I don't -- I can't tell you 100 percent that I will win, but I am planning on it. I'm going to work hard for it. And I think the people of Michigan understand that this is a chance to select as our nominee a person who was born and raised in Michigan, who understands Michigan values, and who will do everything in his power to get Michigan working again.

It is beginning to show signs of progress, but there is a lot more we need to do to get Detroit and Michigan on track again.

CAVUTO: But are you worried, Governor? Even people who like you a great deal -- Jim DeMint, who supported you four years ago, said what happened a couple of days ago is a signal, saying about you, sir, "Playing it safe, as Romney tends to do, is not going to get it done."

What do you make of that?

ROMNEY: Well, actually, we played pretty hard in Florida, as you probably know, a lot of delegates at stake there, worked almost around the clock, made a real effort in Florida, and I think surprised a lot people, who expected Newt Gingrich to win there. He was ahead I think by double digits after South Carolina in Florida. So, it was a come-from-behind, worked like crazy, and won that. And then we went to Nevada. And we were concerned that Speaker Gingrich, with the support of his friends in Las Vegas, would be able to be successful there, of course, delegates at stake in Nevada as well.

We worked tirelessly there. In the three that just happened, as you point out, they were nonbinding, but we would like to have won those. We didn't, came closer in Colorado than the others. But we're going to focus our efforts on Michigan and Nevada.

And when it comes to working hard, I have not been home since Christmas, Neil.

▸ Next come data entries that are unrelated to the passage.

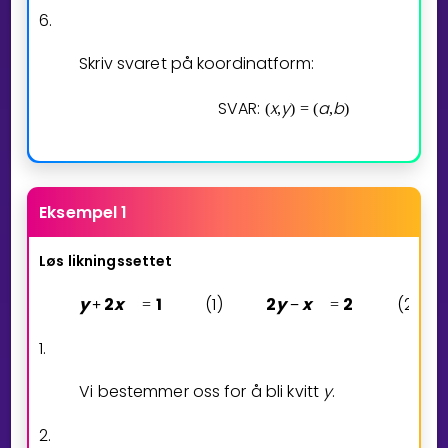
6.
Skriv svaret på koordinatform:
SVAR:
x
y
a
b
(
,
)
=
(
,
)
Eksempel 1
Løs likningssettet
y
2
x
1
(1)
2
y
x
2
(2)
+
=
−
=
1.
Vi bestemmer oss for å bli kvitt
y
.
2.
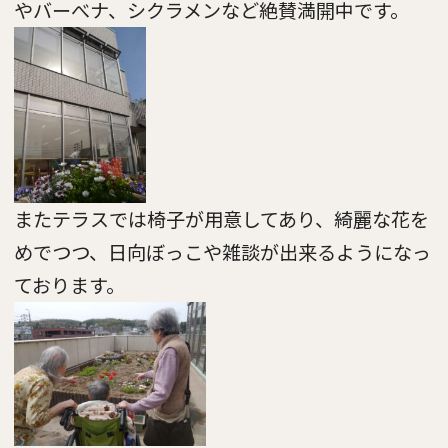
やバーべナ、シクラメンなど絶賛満開中です。
またテラスでは椅子が用意してあり、綺麗な花を
めでつつ、日向ぼっこや雑談が出来るようになっ
ております。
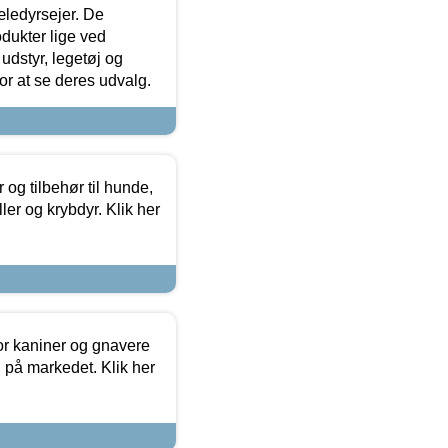
æledyrsejer. De
odukter lige ved
udstyr, legetøj og
 for at se deres udvalg.
og tilbehør til hunde,
ller og krybdyr. Klik her
or kaniner og gnavere
g på markedet. Klik her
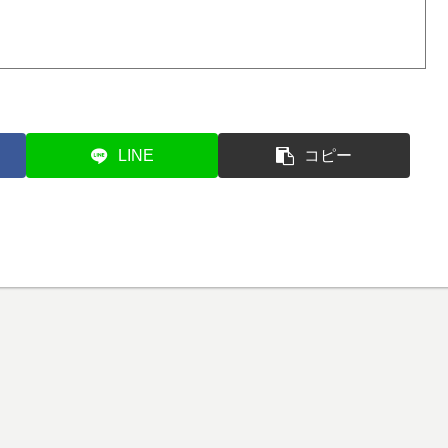
LINE
コピー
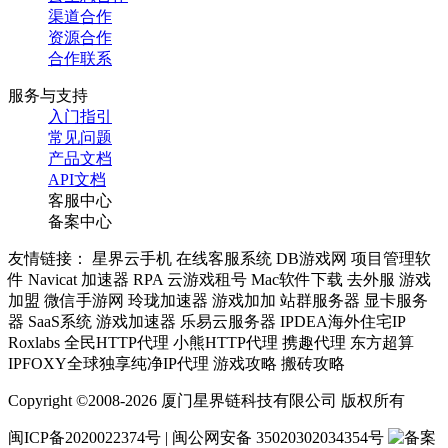
渠道合作
资源合作
合作联系
服务与支持
入门指引
常见问题
产品文档
API文档
客服中心
备案中心
友情链接： 星界云手机 在线客服系统 DB游戏网 项目管理软
件 Navicat 加速器 RPA 云游戏租号 Mac软件下载 去外服 游戏
加盟 微信手游网 玲珑加速器 游戏加加 站群服务器 显卡服务
器 SaaS系统 游戏加速器 乐易云服务器 IPDEA海外住宅IP
Roxlabs 全民HTTP代理 小熊HTTP代理 携趣代理 东方超算
IPFOXY全球独享纯净IP代理 游戏攻略 搬砖攻略
Copyright ©2008-2026 厦门星界链科技有限公司 版权所有
闽ICP备2020022374号 | 闽公网安备 35020302034354号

ROMNEY: So you can't work -- I have not been in my bed since Christmas. So we are working pretty darn hard. And I think people in Michigan and Arizona are going to give me their support. Sure hope so.

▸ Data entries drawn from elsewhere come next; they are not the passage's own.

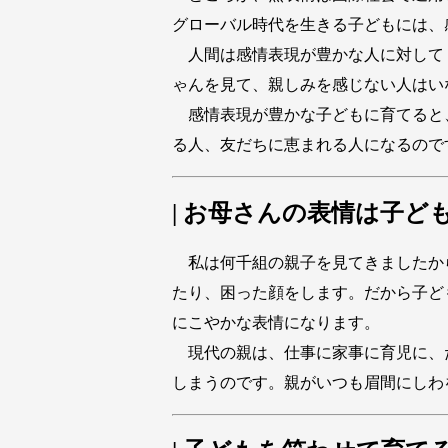
グローバル時代を生きる子どもには、
人間は感情表現が豊かな人に対して
ゃんを見て、親しみを感じない人はい
感情表現が豊かな子どもに育てると
る人、友だちに恵まれる人になるので
| お母さんの表情は子ど
私は何千組の親子を見てきましたか
たり、困った顔をします。だから子ど
にこやかな表情になります。
現代の親は、仕事に家事に育児に、
しまうのです。親がいつも眉間にしわ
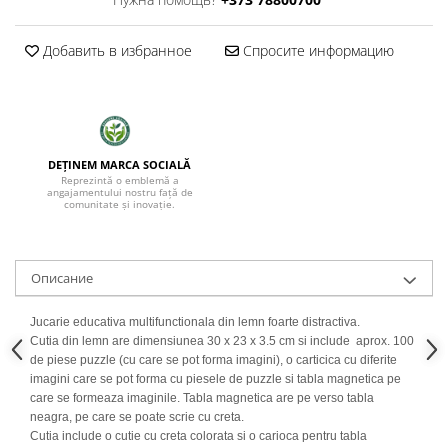
Добавить в избранное
Спросите информацию
DEȚINEM MARCA SOCIALĂ
Reprezintă o emblemă a
angajamentului nostru față de
comunitate și inovație.
Oписание
Jucarie educativa multifunctionala din lemn foarte distractiva.
Cutia din lemn are dimensiunea 30 x 23 x 3.5 cm si include aprox. 100
de piese puzzle (cu care se pot forma imagini), o carticica cu diferite
imagini care se pot forma cu piesele de puzzle si tabla magnetica pe
care se formeaza imaginile. Tabla magnetica are pe verso tabla
neagra, pe care se poate scrie cu creta.
Cutia include o cutie cu creta colorata si o carioca pentru tabla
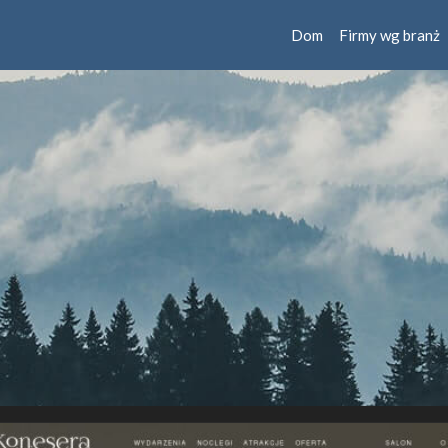
Dom
Firmy wg branż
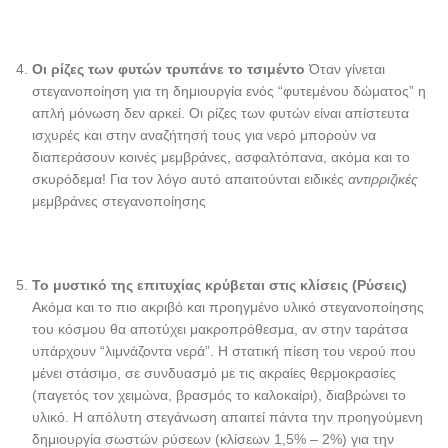
Οι ρίζες των φυτών τρυπάνε το τσιμέντο
Όταν γίνεται
στεγανοποίηση για τη δημιουργία ενός “φυτεμένου δώματος” η
απλή μόνωση δεν αρκεί. Οι ρίζες των φυτών είναι απίστευτα
ισχυρές και στην αναζήτησή τους για νερό μπορούν να
διαπεράσουν κοινές μεμβράνες, ασφαλτόπανα, ακόμα και το
σκυρόδεμα! Για τον λόγο αυτό απαιτούνται ειδικές
αντιρριζικές
μεμβράνες στεγανοποίησης
Το μυστικό της επιτυχίας κρύβεται στις κλίσεις (Ρύσεις)
Ακόμα και το πιο ακριβό και προηγμένο υλικό στεγανοποίησης
του κόσμου θα αποτύχει μακροπρόθεσμα, αν στην ταράτσα
υπάρχουν “λιμνάζοντα νερά”. Η στατική πίεση του νερού που
μένει στάσιμο, σε συνδυασμό με τις ακραίες θερμοκρασίες
(παγετός τον χειμώνα, βρασμός το καλοκαίρι), διαβρώνει το
υλικό. Η απόλυτη στεγάνωση απαιτεί πάντα την προηγούμενη
δημιουργία σωστών ρύσεων (κλίσεων 1,5% – 2%) για την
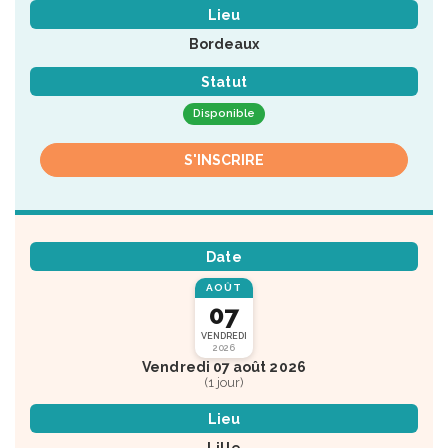
Lieu
Bordeaux
Statut
Disponible
S'INSCRIRE
Date
AOÛT
07
VENDREDI
2026
Vendredi 07 août 2026
(1 jour)
Lieu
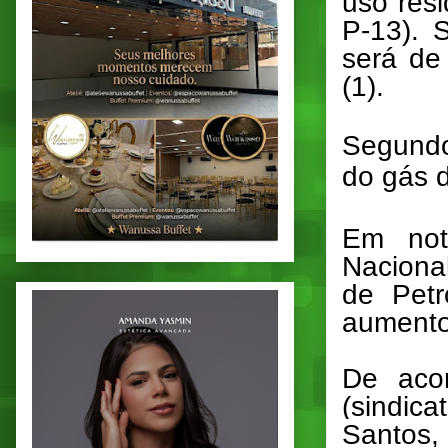
uso res
P-13). 
será de
(1).
Segundo
do gás 
Em nota
Naciona
de Petr
aumento,
De aco
(sindic
Santos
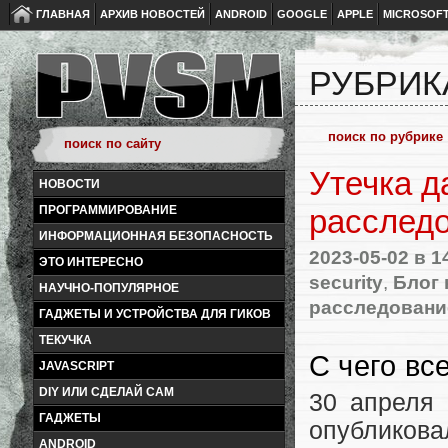
ГЛАВНАЯ
АРХИВ НОВОСТЕЙ
ANDROID
GOOGLE
APPLE
MICROSOF
РУБРИК
Утечка д
НОВОСТИ
ПРОГРАММИРОВАНИЕ
расследо
ИНФОРМАЦИОННАЯ БЕЗОПАСНОСТЬ
2023-05-02
в 1
ЭТО ИНТЕРЕСНО
security
,
Блог 
НАУЧНО-ПОПУЛЯРНОЕ
расследовани
ГАДЖЕТЫ И УСТРОЙСТВА ДЛЯ ГИКОВ
ТЕКУЧКА
С чего вс
JAVASCRIPT
DIY ИЛИ СДЕЛАЙ САМ
30 апреля 
ГАДЖЕТЫ
опубликов
ANDROID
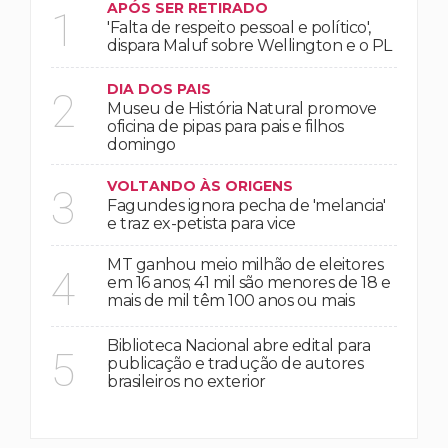
APÓS SER RETIRADO
1
'Falta de respeito pessoal e político',
dispara Maluf sobre Wellington e o PL
DIA DOS PAIS
2
Museu de História Natural promove
oficina de pipas para pais e filhos
domingo
VOLTANDO ÀS ORIGENS
3
Fagundes ignora pecha de 'melancia'
e traz ex-petista para vice
MT ganhou meio milhão de eleitores
4
em 16 anos; 41 mil são menores de 18 e
mais de mil têm 100 anos ou mais
Biblioteca Nacional abre edital para
5
publicação e tradução de autores
brasileiros no exterior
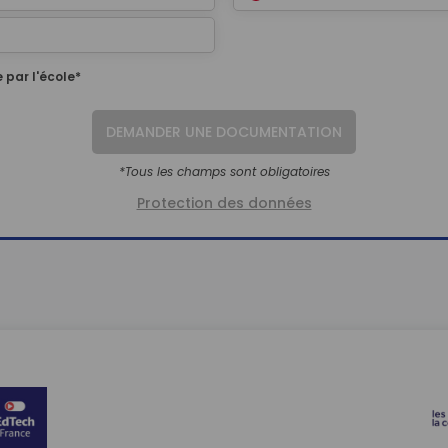
 par l'école*
DEMANDER UNE DOCUMENTATION
*Tous les champs sont obligatoires
Protection des données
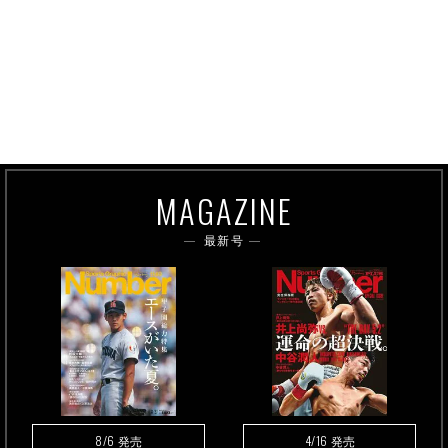
MAGAZINE
最新号
8/6
4/16
発売
発売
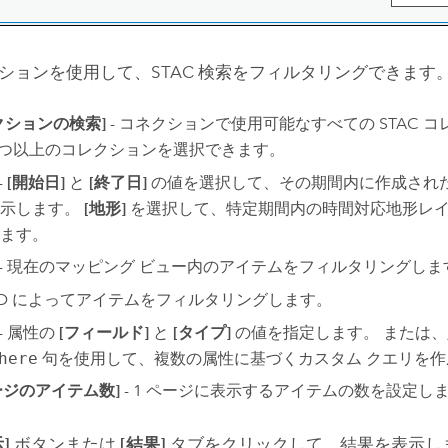
ションを使用して、STAC 検索をフィルタリングできます
クションの検索]
- コネクションで使用可能なすべての STAC 
 つ以上のコレクションを選択できます。
-
[開始日]
と
[終了日]
の値を選択して、その期間内に作成された 
表示します。
[地形]
を選択して、特定期間内の時間対応地形レ
ます。
- 現在のマッピング ビュー内のアイテムをフィルタリングしま
 ID によってアイテムをフィルタリングします。
- 属性の
[フィールド]
と
[タイプ]
の値を指定します。 または、
here
句を使用して、複数の属性に基づくカスタム クエリを作
ページのアイテム数]
- 1 ページに表示するアイテムの数を設定し
]
ボタンまたは
[結果]
タブをクリックして、結果を表示し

CAVUTO: My family would welcome if I didn't come home since Christmas.


CAVUTO: But your point is well-taken.

Governor, I would like to conclude, then, with just a sense of the math, the delegate math. I know you try not to get into the intricacies of this, but many have been arguing to me -- pundits all, so take it with a grain of salt -- that it is statistically possible that you could get to the convention without a majority of the delegates, without the 1,144 you will need.

Do you think that is possible?

ROMNEY: Well, anything is possible. I think it is unlikely.

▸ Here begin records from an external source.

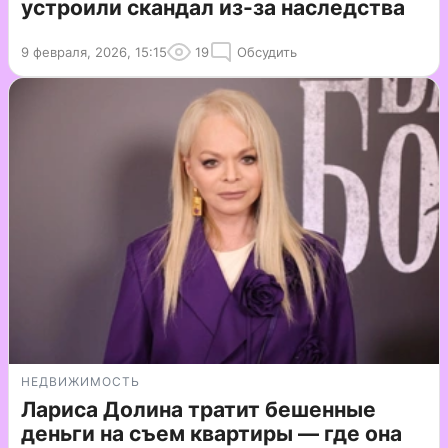
устроили скандал из-за наследства
9 февраля, 2026, 15:15
19
Обсудить
НЕДВИЖИМОСТЬ
Лариса Долина тратит бешенные
деньги на съем квартиры — где она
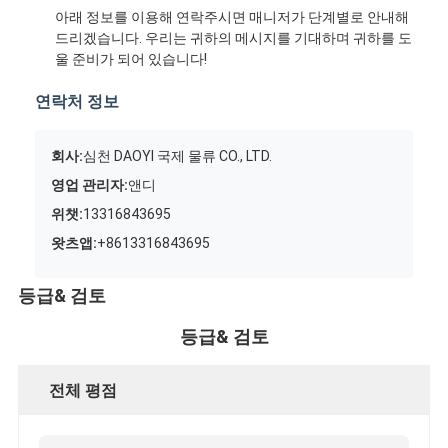
아래 정보를 이용해 연락주시면 매니저가 단계별로 안내해
드리겠습니다. 우리는 귀하의 메시지를 기대하며 귀하를 도
울 준비가 되어 있습니다!
연락처 정보
회사:
심천 DAOYI 국제 물류 CO., LTD.
영업 관리자:
앤디
위챗:
13316843695
왓츠앱:
+8613316843695
등급& 검토
등급& 검토
전체 평점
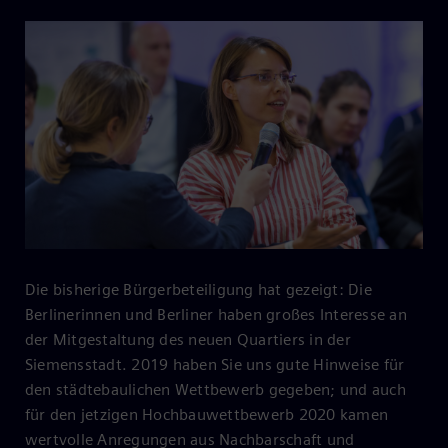
Die bisherige Bürgerbeteiligung hat gezeigt: Die
Berlinerinnen und Berliner haben großes Interesse an
der Mitgestaltung des neuen Quartiers in der
Siemensstadt. 2019 haben Sie uns gute Hinweise für
den städtebaulichen Wettbewerb gegeben; und auch
für den jetzigen Hochbauwettbewerb 2020 kamen
wertvolle Anregungen aus Nachbarschaft und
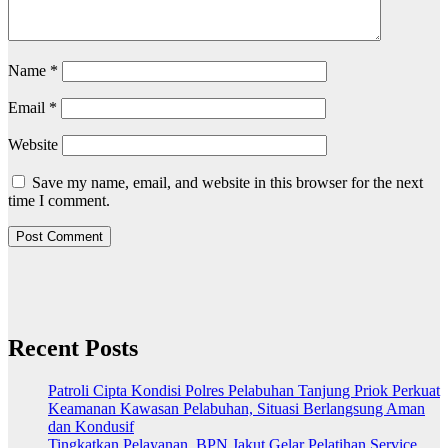
Name
*
Email
*
Website
Save my name, email, and website in this browser for the next
time I comment.
Recent Posts
Patroli Cipta Kondisi Polres Pelabuhan Tanjung Priok Perkuat
Keamanan Kawasan Pelabuhan, Situasi Berlangsung Aman
dan Kondusif
Tingkatkan Pelayanan, BPN Jakut Gelar Pelatihan Service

And I expect that one or the other of us will be able to garner the kind of support necessary to become the nominee. And that will allow us, of course, to begin raising money for the general election and to begin to campaign against President Obama.

CAVUTO: But do you worry that the later it -- I'm sorry, sir -- that the later it goes, that the less, I don't know, instantly inevitable you seem, that it ups the ante and the pressure on you?

ROMNEY: Well, the table is set the way it's set. And I will get the delegates I get.

I hope I get -- I hope I win all the remaining contests. But I remember, last time around, John McCain, I think he lost 19 states on his way to getting the nomination. You don't win them all. And, so, I expect I will lose a number of states before we actually get to a point where I get the 1,150 delegates I need.

But I must admit, I would be a little surprised if we went all the way until, what, August or September until we had a nominee. That would be unusual. Is it mathematically possible? Yeah. But usually one or the other candidates runs out of money, runs out of support, and someone else is able to garner the delegates needed for the nomination.

CAVUTO: So, you're not worried that the party then goes outside and says, well, Mitt just doesn't get to the finish line?

ROMNEY: Well, I don't know what is going to happen. I think I'm going to be the nominee if I do my job right.

But maybe it is the other guy who becomes the nominee. I think it's kind of unlikely it would be someone else altogether. I think, most likely, it will be Ron Paul, Newt Gingrich, Rick Santorum, or myself.


CAVUTO: All right, we shall see -- Mitt Romney.